But gender issues and cultural attitudes are not the only areas in society that are constantly being measured by polls and statistics. Public opinion polls trying to gauge the political temperature of voters are taken on an almost daily basis and sometimes seem to threaten the entire political process.
So many dangers lie in the minefields of all this polling, so many questions need to be asked: Do polls measure public opinion or do they create public opinion? Do we rely too much on polls to direct our agenda? Do polls that show overwhelming numbers on one side or another become self-fulfilling prophecies?
And worst of all, perhaps, is the effect that polling and numbers may have on our ability to form our own opinions. Let's face it. Although we like to think otherwise, ours is not a great age for individualism. More and more we abandon the hard work of independent thinking to fall in line behind the presumed voice of the majority. Or the minority.
What we want to know before we form an opinion increasingly seems to be: What are the numbers?
Even pollsters agree that numbers are only numbers. Slippery things that are the result of, among other things, the way questions are asked, the order in which they're asked and the day on which they're asked. But people believe in numbers.

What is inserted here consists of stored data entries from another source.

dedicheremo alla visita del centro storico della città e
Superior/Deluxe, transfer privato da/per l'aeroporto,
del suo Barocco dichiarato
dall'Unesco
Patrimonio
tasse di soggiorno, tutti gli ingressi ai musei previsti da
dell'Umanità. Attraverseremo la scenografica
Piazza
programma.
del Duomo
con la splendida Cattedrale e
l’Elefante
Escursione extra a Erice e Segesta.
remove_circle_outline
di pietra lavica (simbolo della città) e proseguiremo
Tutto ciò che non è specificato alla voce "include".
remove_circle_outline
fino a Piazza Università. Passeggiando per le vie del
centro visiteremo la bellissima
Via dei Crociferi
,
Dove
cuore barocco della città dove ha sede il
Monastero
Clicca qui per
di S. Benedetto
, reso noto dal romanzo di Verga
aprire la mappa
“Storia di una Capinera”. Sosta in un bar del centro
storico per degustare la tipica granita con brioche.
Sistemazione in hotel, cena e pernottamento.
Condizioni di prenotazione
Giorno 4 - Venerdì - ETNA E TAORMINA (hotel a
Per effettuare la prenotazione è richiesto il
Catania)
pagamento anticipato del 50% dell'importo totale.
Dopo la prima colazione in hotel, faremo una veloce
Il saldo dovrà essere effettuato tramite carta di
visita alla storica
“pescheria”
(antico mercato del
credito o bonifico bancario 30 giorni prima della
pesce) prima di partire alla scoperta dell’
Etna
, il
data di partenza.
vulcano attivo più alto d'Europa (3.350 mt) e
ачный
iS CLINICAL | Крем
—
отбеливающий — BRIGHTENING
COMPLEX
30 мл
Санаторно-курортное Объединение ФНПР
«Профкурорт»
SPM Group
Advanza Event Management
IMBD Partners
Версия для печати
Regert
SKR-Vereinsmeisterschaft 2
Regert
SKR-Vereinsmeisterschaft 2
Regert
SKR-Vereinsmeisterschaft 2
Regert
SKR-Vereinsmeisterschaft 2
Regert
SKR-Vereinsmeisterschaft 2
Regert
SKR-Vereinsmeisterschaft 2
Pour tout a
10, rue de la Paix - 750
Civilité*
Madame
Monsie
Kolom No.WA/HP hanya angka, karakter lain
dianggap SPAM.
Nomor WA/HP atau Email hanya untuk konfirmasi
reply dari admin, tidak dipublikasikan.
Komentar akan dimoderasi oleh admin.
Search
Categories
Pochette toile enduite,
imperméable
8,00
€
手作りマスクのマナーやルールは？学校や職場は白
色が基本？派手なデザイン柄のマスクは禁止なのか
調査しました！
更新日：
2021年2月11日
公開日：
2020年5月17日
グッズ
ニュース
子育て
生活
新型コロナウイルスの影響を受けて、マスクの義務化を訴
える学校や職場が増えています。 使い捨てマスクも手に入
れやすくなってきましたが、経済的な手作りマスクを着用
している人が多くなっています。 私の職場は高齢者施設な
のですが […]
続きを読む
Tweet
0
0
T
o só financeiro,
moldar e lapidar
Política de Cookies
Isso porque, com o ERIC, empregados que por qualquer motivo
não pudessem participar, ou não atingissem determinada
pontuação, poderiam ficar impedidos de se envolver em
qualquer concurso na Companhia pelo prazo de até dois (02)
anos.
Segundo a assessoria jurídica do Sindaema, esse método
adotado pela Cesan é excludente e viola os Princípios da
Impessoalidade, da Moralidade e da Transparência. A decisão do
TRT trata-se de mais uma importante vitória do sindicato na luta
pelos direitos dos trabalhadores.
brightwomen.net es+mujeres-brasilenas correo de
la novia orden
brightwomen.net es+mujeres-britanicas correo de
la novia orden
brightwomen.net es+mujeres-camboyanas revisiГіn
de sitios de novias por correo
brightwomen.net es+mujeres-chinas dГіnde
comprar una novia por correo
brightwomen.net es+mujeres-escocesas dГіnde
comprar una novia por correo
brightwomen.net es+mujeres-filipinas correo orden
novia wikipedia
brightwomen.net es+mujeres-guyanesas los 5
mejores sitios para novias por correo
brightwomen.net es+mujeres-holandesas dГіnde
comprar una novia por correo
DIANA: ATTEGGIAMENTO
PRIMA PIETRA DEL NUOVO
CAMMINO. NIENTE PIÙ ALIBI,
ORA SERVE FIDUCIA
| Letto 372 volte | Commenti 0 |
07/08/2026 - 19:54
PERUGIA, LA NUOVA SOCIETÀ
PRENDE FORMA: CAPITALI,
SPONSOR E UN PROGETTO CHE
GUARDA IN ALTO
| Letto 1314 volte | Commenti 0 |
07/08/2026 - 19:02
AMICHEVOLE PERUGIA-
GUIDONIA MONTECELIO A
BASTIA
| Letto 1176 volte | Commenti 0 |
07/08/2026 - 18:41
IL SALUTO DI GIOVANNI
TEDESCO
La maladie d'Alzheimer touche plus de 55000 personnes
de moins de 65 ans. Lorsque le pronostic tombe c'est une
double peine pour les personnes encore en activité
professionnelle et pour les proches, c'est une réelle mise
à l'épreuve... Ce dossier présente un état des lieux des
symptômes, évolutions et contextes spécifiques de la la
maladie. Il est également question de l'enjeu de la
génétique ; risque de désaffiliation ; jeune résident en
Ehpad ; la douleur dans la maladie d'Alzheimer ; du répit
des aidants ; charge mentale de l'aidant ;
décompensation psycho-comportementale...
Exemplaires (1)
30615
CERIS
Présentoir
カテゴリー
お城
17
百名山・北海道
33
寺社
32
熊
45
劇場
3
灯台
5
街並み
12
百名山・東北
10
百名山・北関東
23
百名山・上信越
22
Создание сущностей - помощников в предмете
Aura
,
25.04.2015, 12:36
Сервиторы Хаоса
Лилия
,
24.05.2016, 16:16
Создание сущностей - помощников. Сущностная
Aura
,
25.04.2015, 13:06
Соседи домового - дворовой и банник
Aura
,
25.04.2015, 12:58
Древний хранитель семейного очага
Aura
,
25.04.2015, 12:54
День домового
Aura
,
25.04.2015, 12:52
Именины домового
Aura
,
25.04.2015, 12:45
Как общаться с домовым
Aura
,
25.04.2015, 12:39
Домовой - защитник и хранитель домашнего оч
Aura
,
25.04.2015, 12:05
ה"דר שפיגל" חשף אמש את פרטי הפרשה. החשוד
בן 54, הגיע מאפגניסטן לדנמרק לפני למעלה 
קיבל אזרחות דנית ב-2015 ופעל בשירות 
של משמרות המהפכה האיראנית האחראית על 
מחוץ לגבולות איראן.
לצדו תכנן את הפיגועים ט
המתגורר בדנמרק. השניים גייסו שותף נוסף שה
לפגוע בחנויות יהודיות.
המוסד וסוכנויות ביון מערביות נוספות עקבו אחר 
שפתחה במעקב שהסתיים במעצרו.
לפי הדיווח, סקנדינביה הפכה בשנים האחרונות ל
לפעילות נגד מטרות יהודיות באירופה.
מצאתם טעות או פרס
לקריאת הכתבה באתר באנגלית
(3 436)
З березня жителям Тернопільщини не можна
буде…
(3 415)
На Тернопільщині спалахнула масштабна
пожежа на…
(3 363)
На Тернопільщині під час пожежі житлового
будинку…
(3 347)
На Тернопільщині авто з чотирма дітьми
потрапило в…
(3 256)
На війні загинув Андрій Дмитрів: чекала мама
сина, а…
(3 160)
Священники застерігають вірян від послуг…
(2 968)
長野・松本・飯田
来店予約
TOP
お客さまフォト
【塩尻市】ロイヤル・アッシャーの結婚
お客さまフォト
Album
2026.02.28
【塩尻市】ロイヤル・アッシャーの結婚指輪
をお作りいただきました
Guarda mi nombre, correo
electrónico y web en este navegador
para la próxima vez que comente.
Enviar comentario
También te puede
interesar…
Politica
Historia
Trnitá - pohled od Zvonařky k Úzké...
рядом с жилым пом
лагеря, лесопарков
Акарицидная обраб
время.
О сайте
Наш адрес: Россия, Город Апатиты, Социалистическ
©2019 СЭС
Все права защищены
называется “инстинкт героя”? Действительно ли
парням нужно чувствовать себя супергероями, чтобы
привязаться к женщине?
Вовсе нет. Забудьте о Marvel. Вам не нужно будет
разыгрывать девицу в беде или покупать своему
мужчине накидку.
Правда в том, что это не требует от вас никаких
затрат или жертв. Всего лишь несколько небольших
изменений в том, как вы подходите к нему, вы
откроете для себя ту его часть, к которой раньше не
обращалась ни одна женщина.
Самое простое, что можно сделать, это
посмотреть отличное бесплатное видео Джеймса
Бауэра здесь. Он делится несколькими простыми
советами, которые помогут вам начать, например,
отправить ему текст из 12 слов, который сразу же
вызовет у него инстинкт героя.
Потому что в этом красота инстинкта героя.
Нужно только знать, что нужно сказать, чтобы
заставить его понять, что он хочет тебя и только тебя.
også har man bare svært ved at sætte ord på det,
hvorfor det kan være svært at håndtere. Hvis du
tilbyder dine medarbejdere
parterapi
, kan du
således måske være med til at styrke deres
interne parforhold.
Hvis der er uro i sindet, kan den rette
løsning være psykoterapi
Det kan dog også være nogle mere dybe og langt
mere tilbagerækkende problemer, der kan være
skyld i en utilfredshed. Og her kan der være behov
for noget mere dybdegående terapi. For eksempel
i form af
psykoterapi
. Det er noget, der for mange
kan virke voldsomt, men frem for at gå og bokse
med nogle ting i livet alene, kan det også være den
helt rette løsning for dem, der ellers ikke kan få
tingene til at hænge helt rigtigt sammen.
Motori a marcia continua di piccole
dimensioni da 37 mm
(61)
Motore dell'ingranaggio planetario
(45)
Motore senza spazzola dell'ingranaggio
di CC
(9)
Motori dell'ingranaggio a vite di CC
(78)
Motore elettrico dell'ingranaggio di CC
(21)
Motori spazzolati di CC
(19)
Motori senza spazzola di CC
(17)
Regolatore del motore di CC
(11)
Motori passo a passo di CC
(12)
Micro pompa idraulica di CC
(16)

"Numbers seem to be truer than words," researcher Daniel Yankelovich once told Time magazine. "There is a patina of validity to a number that may not really have it. The result is a promiscuity of polling, a mindlessness. Nobody cares what goes in, so long as a number comes out."
Pollsters, of course, know that numbers can be corrupted. And polls based on numbers can be used in manipulative ways.
I wonder, for instance, how the Senate would have voted on the confirmation of Clarence Thomas to the Supreme Court if no polls had been taken around the Hill-Thomas hearings. Did the opinion polls showing wide margins of support for Thomas convince some senators that they could vote for Thomas without worrying about alienating women voters and jeopardizing their political careers?
We'll never know. Although I guess we could take a poll to find out.